The first-ever patient with the rare immunodeficiency p47 Chronic Granulomatous Disease has been successfully treated by a team at Great Ormond Street Hospital for Children NHS Foundation Trust (GOSH) and the UCL Great Ormond Street Institute of Child Health (UCL GOSH ICH). 

CGD leaves patients vulnerable to severe infection and inflammation. Remi Pereszczak, aged 19, has described how the therapy has ‘completely changed my life’ after being the first person to receive it as part of the clinical trial at Great Ormond Street Hospital for Children. Following treatment, Remi has been able to resume his studies and is preparing to begin university. 

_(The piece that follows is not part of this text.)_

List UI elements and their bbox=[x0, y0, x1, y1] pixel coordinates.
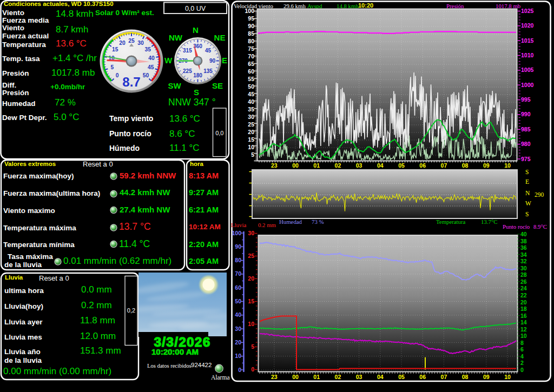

The new gene therapy is the first clinical trial in the world for patients with the p47 type of CGD. Remi was the first patient to receive this gene therapy in 2024 and the trial will treat five patients in total.

Remi at GOSH receiving his treatment for CDG (Credit: Remi Pereszczak)

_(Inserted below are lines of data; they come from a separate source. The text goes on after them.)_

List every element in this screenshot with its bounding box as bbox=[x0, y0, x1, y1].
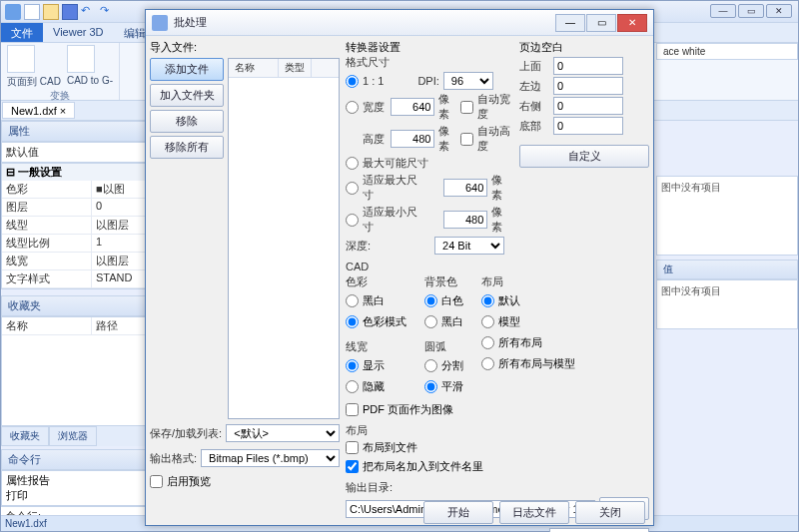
enable-preview-checkbox[interactable] bbox=[150, 475, 163, 488]
col-type[interactable]: 类型 bbox=[279, 59, 312, 77]
save-load-list-select[interactable]: <默认> bbox=[226, 424, 340, 442]
fit-max-radio[interactable] bbox=[346, 182, 359, 195]
toolbar-item[interactable]: ace white bbox=[656, 43, 798, 60]
px-label: 像素 bbox=[491, 173, 513, 203]
remove-button[interactable]: 移除 bbox=[150, 110, 224, 133]
tab-browser[interactable]: 浏览器 bbox=[49, 426, 97, 446]
start-button[interactable]: 开始 bbox=[423, 501, 493, 524]
dialog-icon bbox=[152, 15, 168, 31]
dialog-left-column: 导入文件: 添加文件 加入文件夹 移除 移除所有 名称 类型 保存/加载列表: … bbox=[150, 40, 340, 491]
dialog-right-column: 转换器设置 格式尺寸 1 : 1 DPI: 96 宽度 像素 自动宽度 高度 像… bbox=[346, 40, 649, 491]
linew-hide-label: 隐藏 bbox=[363, 379, 385, 394]
layout-all-model-radio[interactable] bbox=[481, 357, 494, 370]
col-name[interactable]: 名称 bbox=[229, 59, 279, 77]
minimize-button[interactable]: — bbox=[710, 4, 736, 18]
margins-header: 页边空白 bbox=[519, 40, 649, 55]
margin-left-input[interactable] bbox=[553, 77, 623, 95]
margin-right-input[interactable] bbox=[553, 97, 623, 115]
max-size-radio[interactable] bbox=[346, 157, 359, 170]
margin-right-label: 右侧 bbox=[519, 99, 547, 114]
open-icon[interactable] bbox=[43, 4, 59, 20]
auto-height-label: 自动高度 bbox=[477, 124, 513, 154]
margin-bottom-input[interactable] bbox=[553, 117, 623, 135]
close-button[interactable]: ✕ bbox=[766, 4, 792, 18]
file-list[interactable]: 名称 类型 bbox=[228, 58, 340, 419]
margin-top-input[interactable] bbox=[553, 57, 623, 75]
tab-viewer3d[interactable]: Viewer 3D bbox=[43, 23, 114, 42]
prop-val[interactable]: 以图层 bbox=[92, 253, 145, 269]
custom-margins-button[interactable]: 自定义 bbox=[519, 145, 649, 168]
redo-icon[interactable]: ↷ bbox=[100, 4, 116, 20]
fav-col-name: 名称 bbox=[2, 317, 92, 334]
width-input[interactable] bbox=[391, 98, 434, 116]
dialog-minimize-button[interactable]: — bbox=[555, 14, 585, 32]
tab-file[interactable]: 文件 bbox=[1, 23, 43, 42]
outdir-label: 输出目录: bbox=[346, 480, 649, 495]
fit-min-radio[interactable] bbox=[346, 214, 359, 227]
dpi-select[interactable]: 96 bbox=[443, 72, 493, 90]
auto-width-checkbox[interactable] bbox=[460, 101, 473, 114]
layout-default-radio[interactable] bbox=[481, 294, 494, 307]
log-button[interactable]: 日志文件 bbox=[499, 501, 569, 524]
save-icon[interactable] bbox=[62, 4, 78, 20]
save-load-conv-select[interactable]: <默认> bbox=[549, 528, 649, 532]
bg-bw-radio[interactable] bbox=[424, 315, 437, 328]
bg-white-label: 白色 bbox=[441, 293, 463, 308]
prop-val[interactable]: 0 bbox=[92, 199, 145, 216]
layout-header: 布局 bbox=[346, 423, 649, 438]
right-empty-msg-1: 图中没有项目 bbox=[656, 176, 798, 256]
ratio-label: 1 : 1 bbox=[363, 75, 384, 87]
dialog-close-button[interactable]: ✕ bbox=[617, 14, 647, 32]
tab-favorites[interactable]: 收藏夹 bbox=[1, 426, 49, 446]
doc-tab-new1[interactable]: New1.dxf × bbox=[2, 102, 75, 119]
layout-model-radio[interactable] bbox=[481, 315, 494, 328]
layout-to-file-checkbox[interactable] bbox=[346, 441, 359, 454]
prop-val[interactable]: 以图层 bbox=[92, 217, 145, 234]
app-icon bbox=[5, 4, 21, 20]
pdf-as-image-checkbox[interactable] bbox=[346, 403, 359, 416]
page-to-cad-icon[interactable] bbox=[7, 45, 35, 73]
cad-to-g-icon[interactable] bbox=[67, 45, 95, 73]
prop-key: 线型比例 bbox=[2, 235, 92, 252]
fit-min-input[interactable] bbox=[443, 211, 487, 229]
auto-width-label: 自动宽度 bbox=[477, 92, 513, 122]
remove-all-button[interactable]: 移除所有 bbox=[150, 136, 224, 159]
width-radio[interactable] bbox=[346, 101, 359, 114]
close-dialog-button[interactable]: 关闭 bbox=[575, 501, 645, 524]
quick-access-toolbar: ↶ ↷ bbox=[5, 4, 116, 20]
right-panels: ace white 图中没有项目 值 图中没有项目 bbox=[656, 43, 798, 329]
depth-select[interactable]: 24 Bit bbox=[434, 237, 504, 255]
props-cat-general[interactable]: ⊟ 一般设置 bbox=[2, 164, 145, 181]
dialog-titlebar[interactable]: 批处理 — ▭ ✕ bbox=[146, 10, 653, 36]
prop-val[interactable]: ■以图 bbox=[92, 181, 145, 198]
layout-all-label: 所有布局 bbox=[498, 335, 542, 350]
layout-all-radio[interactable] bbox=[481, 336, 494, 349]
output-format-label: 输出格式: bbox=[150, 451, 197, 466]
cad-to-g-label: CAD to G- bbox=[67, 75, 113, 86]
ribbon-group-label: 变换 bbox=[50, 89, 70, 103]
output-format-select[interactable]: Bitmap Files (*.bmp) bbox=[201, 449, 340, 467]
close-doc-icon[interactable]: × bbox=[60, 105, 66, 117]
dialog-maximize-button[interactable]: ▭ bbox=[586, 14, 616, 32]
bg-white-radio[interactable] bbox=[424, 294, 437, 307]
ratio-radio[interactable] bbox=[346, 75, 359, 88]
maximize-button[interactable]: ▭ bbox=[738, 4, 764, 18]
color-bw-radio[interactable] bbox=[346, 294, 359, 307]
add-file-button[interactable]: 添加文件 bbox=[150, 58, 224, 81]
fit-max-input[interactable] bbox=[443, 179, 487, 197]
linew-hide-radio[interactable] bbox=[346, 380, 359, 393]
height-input[interactable] bbox=[391, 130, 434, 148]
prop-val[interactable]: 1 bbox=[92, 235, 145, 252]
arc-split-radio[interactable] bbox=[424, 359, 437, 372]
import-header: 导入文件: bbox=[150, 40, 340, 55]
arc-smooth-radio[interactable] bbox=[424, 380, 437, 393]
auto-height-checkbox[interactable] bbox=[460, 133, 473, 146]
new-icon[interactable] bbox=[24, 4, 40, 20]
add-folder-button[interactable]: 加入文件夹 bbox=[150, 84, 224, 107]
linew-show-radio[interactable] bbox=[346, 359, 359, 372]
prop-val[interactable]: STAND bbox=[92, 270, 145, 287]
color-mode-radio[interactable] bbox=[346, 315, 359, 328]
undo-icon[interactable]: ↶ bbox=[81, 4, 97, 20]
height-label: 高度 bbox=[363, 132, 387, 147]
layout-name-to-file-checkbox[interactable] bbox=[346, 460, 359, 473]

UCL Ventures' ‘UCL Technology Fund’, managed by Albion VC, funded the development of the vector used to deliver the gene therapy, preclinical testing, and ongoing clinical trial of this breakthrough therapy.

Remi was diagnosed with CGD in 2007 and had been waiting for a bone marrow transplant match when he found out about this trial.   

“Before the trial I became really unwell and was struggling with my weight due to inflammation in my gut. I had been missing a lot of school, and even when doing online studies it was hard to focus when I was at hospital.” 

He added: “Having the gene therapy has completely changed my life. I can go out and about now without worrying, help my family out and I’m excited to start university and start the next stage of my life.”

In the year since receiving the treatment, Remi has passed his driving test and finished his A-levels, which he previously had to put on hold. He has now secured a place at university to study law. 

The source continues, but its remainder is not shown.